Cinema Mudo: trilhas sonoras contemporâneas

9 de abril de 2013
por José Pedro Antunes

“Com trilha sonora contemporânea, cinema mudo tem cada vez mais espectadores”, dizia a manchete da Gazeta Russa em 25/01/2012. Na foto, a silhueta de um violonista se destaca à frente da tela onde se projeta o filme Luzes da Cidade, de 1931. O cinema é um dos mais antigos de Moscou, o “Khudojestveni”. O violonista é o jovem artista russo Arseni Trofim, a executar a trilha que compôs para o grande clássico de Charles Chaplin.


É um trabalho que ele e outros artistas desenvolvem em vários pontos do país. Para que os resultados possam ser compartilhados, músicos de Kemerovo e Tomsk criaram um festival batizado como “Tapeur” (do francês, em desuso, para se referir a quem se dedica à sonorização de um filme usando partituras já existentes). Com o objetivo de atrair o grande público para os filmes clássicos e experimentais do cinema mudo, Arseni Trofim criou o projeto “Sala Tapeur Contemporânea”.

Entre nós, alguns músicos se dedicam a criações semelhantes. O Sesc/Araraquara já promoveu uma oficina ministrada pelo compositor Lívio Tragtenberg, que resultou numa apresentação de Limite, de Mário Peixoto – trilha sonora executada com a participação de músicos locais. Um outro evento trouxe a banda “Frame Circus”, formada por Tatá Aeroplano (Cérebro Eletrônico, Jumbo Elektro), pelo compositor de trilhas sonoras Paulo Beto e por Maurício Fleury (Multiplex e Montage).

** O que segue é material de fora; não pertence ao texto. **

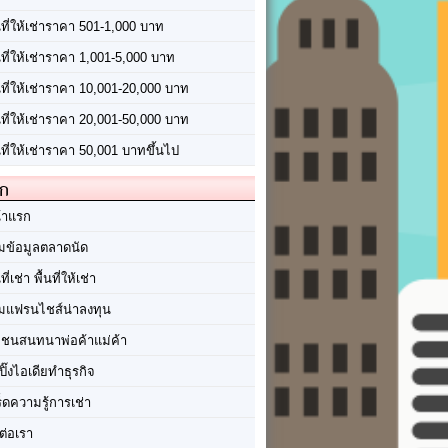
นที่ให้เช่าราคา 501-1,000 บาท
นที่ให้เช่าราคา 1,001-5,000 บาท
้นที่ให้เช่าราคา 10,001-20,000 บาท
้นที่ให้เช่าราคา 20,001-50,000 บาท
นที่ให้เช่าราคา 50,001 บาทขึ้นไป
ัก
้าแรก
มข้อมูลตลาดนัด
นที่เช่า พื้นที่ให้เช่า
มแฟรนไชส์น่าลงทุน
มชนสนทนาพ่อค้าแม่ค้า
ปิ๊งไอเดียทำธุรกิจ
ร็ดความรู้การเช่า
ต่อเรา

No Sesc/S. Carlos, quinta-feira última, para acompanhar Mistérios de uma Barbearia (Karl Valentin, 1922), o evento “Brecht em Cena” convidou o pianista Tony Berchmanns. As técnicas, e mesmo alguns macetes surrados, ele comentava depois da exibição, são em grande parte devedores de Richard Wagner, cujo método, pioneiro, se adequa às necessidades dos “neotapeurs”. Tivesse alcançado o cinema sonoro, o compositor certamente teria tido êxito como criador de trilhas para o cinema.



Berchmanns improvisa grande parte do que executa. Houvesse uma segunda sessão, o resultado seria outro. Mas próximo. Não há como fugir a convenções de eficácia comprovada. Como a elementar diferença entre acordes maiores (mais alegres, festivos), e acordes menores (tristes, depressivos). Ou o uso da dissonância para suscitar inquietações, gerar expectativas. E, para marcar os saltos da narrativa, acordes instigantes, bruscamente martelados no piano.

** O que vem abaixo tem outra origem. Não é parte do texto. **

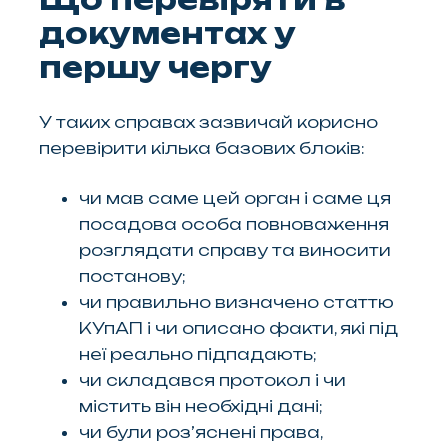
документах у
першу чергу
У таких справах зазвичай корисно
перевірити кілька базових блоків:
чи мав саме цей орган і саме ця
посадова особа повноваження
розглядати справу та виносити
постанову;
чи правильно визначено статтю
КУпАП і чи описано факти, які під
неї реально підпадають;
чи складався протокол і чи
містить він необхідні дані;
чи були роз’яснені права,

Mesmo tendo visto o filme antes, o pianista opera como um tradutor, ao perseguir, com sonoridades, ideias e sentimentos implícitos nas imagens. Mudo ou sonoro, todo filme pressupõe uma partitura. Muitos dos elementos da composição musical são os mesmos que norteiam a composição fílmica.

No conceito de “leitmotiv” (motivo condutor), que vem justamente de Wagner, temos um substantivo derivado do verbo latino que nos deu “mover” (filme, em inglês, se diz “movie”), acoplado ao radical do verbo alemão “leiten”, que significa “conduzir” (também usado no âmbito da música) ou “dirigir” (de amplo uso tanto na música como no cinema).

Já a caminho do cinema sonoro, para se distanciar da literatura e do teatro, alguns cineastas buscaram a proximidade da música. Em 1927, o alemão Walter Ruttmann rodou Berlim: Sinfonia da Metrópole – um dia na vida da cidade, com o amanhecer, o dia pleno, o anoitecer e a vida noturna sendo os movimentos de uma composição de Edmund Meisel.




Foi a matriz de um gênero, o “filme-sinfonia”, que gerou sucedâneos. Em 1929, surgia São Paulo: Sinfonia da Metrópole, de Adalberto Kemeny e Rudolf Rex Lustig, dois jovens de origem húngara, que na época eram donos dos melhores laboratórios do país. Mostravam uma cidade que deixava de ser mero entreposto comercial para se tornar o maior centro financeiro do país. Em tempo: o filme alemão foi lançado em DVD pela Continental, enquanto a película brasileira, além de se oferecer na net como DVD “raro”, também está disponível no YouTube.